>>>>>

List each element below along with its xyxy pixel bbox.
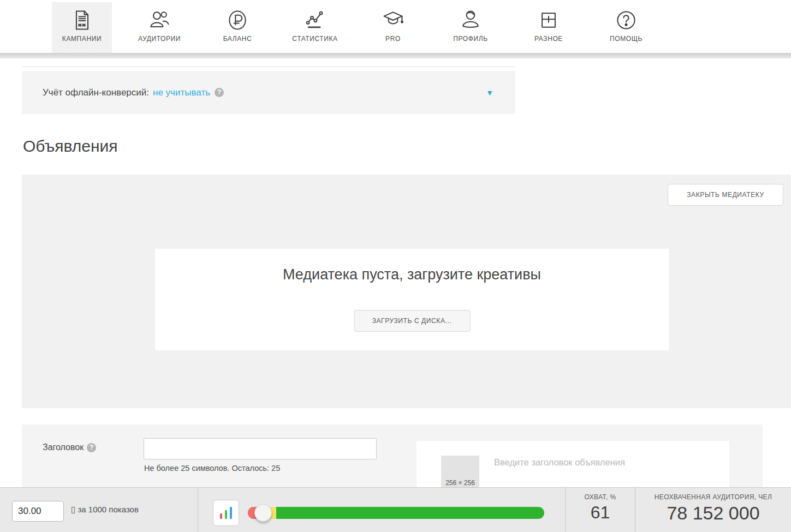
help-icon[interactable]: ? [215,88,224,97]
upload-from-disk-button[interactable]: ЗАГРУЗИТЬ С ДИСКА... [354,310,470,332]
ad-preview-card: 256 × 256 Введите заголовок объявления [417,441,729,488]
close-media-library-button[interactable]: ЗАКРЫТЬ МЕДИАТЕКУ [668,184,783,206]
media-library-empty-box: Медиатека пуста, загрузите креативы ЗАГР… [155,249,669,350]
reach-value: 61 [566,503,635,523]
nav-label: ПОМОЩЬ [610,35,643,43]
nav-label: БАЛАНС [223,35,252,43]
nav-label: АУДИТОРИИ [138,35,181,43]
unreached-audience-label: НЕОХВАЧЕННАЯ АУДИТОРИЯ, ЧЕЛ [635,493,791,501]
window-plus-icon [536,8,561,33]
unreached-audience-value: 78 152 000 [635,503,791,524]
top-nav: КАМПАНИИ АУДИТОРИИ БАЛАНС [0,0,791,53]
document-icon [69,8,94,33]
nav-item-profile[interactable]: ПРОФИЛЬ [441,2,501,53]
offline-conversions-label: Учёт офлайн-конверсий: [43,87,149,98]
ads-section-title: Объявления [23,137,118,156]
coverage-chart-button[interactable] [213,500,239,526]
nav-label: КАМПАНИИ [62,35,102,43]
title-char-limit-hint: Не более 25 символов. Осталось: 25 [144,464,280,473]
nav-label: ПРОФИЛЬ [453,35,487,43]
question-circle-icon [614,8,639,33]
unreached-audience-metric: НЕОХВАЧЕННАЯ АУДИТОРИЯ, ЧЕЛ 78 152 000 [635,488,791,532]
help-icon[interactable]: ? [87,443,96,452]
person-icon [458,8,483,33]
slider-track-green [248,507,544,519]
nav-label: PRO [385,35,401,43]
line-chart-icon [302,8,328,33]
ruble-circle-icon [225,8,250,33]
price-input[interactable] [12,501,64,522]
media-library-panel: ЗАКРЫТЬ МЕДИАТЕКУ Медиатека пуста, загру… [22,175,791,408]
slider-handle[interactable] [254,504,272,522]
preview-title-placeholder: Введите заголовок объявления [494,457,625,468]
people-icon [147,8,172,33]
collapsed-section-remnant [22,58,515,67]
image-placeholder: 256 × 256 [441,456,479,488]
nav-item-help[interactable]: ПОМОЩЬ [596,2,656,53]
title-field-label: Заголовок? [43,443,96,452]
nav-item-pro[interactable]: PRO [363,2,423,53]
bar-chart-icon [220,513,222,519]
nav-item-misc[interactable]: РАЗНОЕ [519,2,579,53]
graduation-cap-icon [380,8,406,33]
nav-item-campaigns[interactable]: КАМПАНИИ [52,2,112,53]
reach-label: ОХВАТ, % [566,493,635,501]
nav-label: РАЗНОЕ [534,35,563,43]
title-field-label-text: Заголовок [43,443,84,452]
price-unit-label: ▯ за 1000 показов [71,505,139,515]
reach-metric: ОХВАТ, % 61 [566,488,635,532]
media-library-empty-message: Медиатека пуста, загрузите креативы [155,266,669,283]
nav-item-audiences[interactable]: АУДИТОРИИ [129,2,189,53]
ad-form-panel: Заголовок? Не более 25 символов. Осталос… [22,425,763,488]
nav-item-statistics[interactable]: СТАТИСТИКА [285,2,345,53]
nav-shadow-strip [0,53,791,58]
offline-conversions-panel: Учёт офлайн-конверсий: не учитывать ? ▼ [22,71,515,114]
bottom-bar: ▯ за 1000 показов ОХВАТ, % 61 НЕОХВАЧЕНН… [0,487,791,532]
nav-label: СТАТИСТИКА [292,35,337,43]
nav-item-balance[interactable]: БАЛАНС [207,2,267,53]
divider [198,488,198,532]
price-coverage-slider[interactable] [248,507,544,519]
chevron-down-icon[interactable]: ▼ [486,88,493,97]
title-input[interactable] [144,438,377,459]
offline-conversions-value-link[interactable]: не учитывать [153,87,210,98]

<<<<<
>>>>>

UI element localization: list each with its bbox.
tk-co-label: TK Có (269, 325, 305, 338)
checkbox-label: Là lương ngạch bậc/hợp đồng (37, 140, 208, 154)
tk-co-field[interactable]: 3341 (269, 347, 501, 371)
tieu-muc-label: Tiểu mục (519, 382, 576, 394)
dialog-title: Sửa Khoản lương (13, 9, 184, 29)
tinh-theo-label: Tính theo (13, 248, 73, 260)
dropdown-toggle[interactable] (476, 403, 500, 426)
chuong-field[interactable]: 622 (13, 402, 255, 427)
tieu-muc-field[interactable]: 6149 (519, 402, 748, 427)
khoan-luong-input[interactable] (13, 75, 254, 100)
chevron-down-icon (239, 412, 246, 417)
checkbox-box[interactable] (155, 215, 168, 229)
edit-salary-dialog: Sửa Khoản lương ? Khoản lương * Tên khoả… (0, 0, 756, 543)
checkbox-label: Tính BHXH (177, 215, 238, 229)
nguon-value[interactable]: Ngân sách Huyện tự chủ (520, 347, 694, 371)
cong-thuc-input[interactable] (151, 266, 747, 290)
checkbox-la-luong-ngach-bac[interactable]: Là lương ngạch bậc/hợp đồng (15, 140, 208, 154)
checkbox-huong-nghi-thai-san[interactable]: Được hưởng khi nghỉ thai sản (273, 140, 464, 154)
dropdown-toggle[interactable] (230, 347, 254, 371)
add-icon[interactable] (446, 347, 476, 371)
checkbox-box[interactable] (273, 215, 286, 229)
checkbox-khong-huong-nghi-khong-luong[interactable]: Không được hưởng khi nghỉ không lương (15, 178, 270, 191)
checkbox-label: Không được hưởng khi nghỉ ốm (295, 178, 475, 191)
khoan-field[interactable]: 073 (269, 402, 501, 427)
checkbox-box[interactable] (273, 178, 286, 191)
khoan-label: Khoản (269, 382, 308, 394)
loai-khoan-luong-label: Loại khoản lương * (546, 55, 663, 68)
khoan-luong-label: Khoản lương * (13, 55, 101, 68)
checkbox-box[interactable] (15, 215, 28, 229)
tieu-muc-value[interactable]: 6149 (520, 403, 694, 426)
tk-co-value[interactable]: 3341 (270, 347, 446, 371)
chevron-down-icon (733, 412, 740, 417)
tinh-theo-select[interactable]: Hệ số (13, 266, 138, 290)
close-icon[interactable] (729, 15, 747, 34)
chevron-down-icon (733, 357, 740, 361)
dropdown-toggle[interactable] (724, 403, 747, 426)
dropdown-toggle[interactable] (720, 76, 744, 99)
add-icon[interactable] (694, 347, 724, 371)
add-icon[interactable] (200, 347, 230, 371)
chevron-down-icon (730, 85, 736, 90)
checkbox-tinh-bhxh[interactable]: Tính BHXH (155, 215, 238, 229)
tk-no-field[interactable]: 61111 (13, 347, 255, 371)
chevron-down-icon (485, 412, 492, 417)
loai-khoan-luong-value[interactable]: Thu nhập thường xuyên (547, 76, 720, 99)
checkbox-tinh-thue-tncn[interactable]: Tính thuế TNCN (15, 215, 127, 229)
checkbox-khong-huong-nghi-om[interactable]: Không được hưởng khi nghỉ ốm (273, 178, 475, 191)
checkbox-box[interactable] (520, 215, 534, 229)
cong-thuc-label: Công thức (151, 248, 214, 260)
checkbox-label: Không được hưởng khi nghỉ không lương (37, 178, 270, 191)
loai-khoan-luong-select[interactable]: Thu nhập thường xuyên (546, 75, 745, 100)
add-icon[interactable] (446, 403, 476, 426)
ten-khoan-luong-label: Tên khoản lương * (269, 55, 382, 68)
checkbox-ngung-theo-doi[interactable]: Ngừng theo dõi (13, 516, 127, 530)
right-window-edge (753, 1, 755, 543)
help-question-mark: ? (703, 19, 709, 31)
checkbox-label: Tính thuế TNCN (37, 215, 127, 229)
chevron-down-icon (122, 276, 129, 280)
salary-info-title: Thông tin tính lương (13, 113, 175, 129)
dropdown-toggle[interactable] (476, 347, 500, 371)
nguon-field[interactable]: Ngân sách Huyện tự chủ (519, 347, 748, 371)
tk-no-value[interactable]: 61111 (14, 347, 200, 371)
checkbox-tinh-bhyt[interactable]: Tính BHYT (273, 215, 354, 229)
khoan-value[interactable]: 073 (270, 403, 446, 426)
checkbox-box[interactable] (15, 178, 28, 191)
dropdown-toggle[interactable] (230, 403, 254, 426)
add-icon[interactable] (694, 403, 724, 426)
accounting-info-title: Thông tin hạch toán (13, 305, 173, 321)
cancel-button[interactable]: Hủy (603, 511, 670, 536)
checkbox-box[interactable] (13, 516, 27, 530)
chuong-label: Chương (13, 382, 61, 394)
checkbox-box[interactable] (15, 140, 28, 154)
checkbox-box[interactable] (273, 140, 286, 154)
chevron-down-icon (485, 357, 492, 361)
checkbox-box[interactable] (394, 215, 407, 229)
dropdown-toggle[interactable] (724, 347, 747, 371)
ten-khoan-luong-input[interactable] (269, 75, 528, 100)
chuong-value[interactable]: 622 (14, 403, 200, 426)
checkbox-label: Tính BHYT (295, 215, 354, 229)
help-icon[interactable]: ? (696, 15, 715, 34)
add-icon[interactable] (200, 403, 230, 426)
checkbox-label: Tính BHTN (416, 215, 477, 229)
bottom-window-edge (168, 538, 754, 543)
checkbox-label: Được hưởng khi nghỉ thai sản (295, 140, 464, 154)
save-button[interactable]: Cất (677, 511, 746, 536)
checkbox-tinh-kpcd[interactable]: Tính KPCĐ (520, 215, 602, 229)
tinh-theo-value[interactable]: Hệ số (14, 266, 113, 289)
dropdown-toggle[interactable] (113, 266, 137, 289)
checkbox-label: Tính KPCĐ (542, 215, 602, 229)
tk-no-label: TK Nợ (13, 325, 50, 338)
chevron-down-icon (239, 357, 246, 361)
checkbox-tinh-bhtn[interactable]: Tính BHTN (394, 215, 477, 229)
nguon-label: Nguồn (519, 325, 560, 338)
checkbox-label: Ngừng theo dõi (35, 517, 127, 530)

<<<<<

WHAT NEEDS TO BE DONE – Check each line of the preceding material for the word "circle", then state how many lines contain it, with no other text.

FINAL ANSWER – 2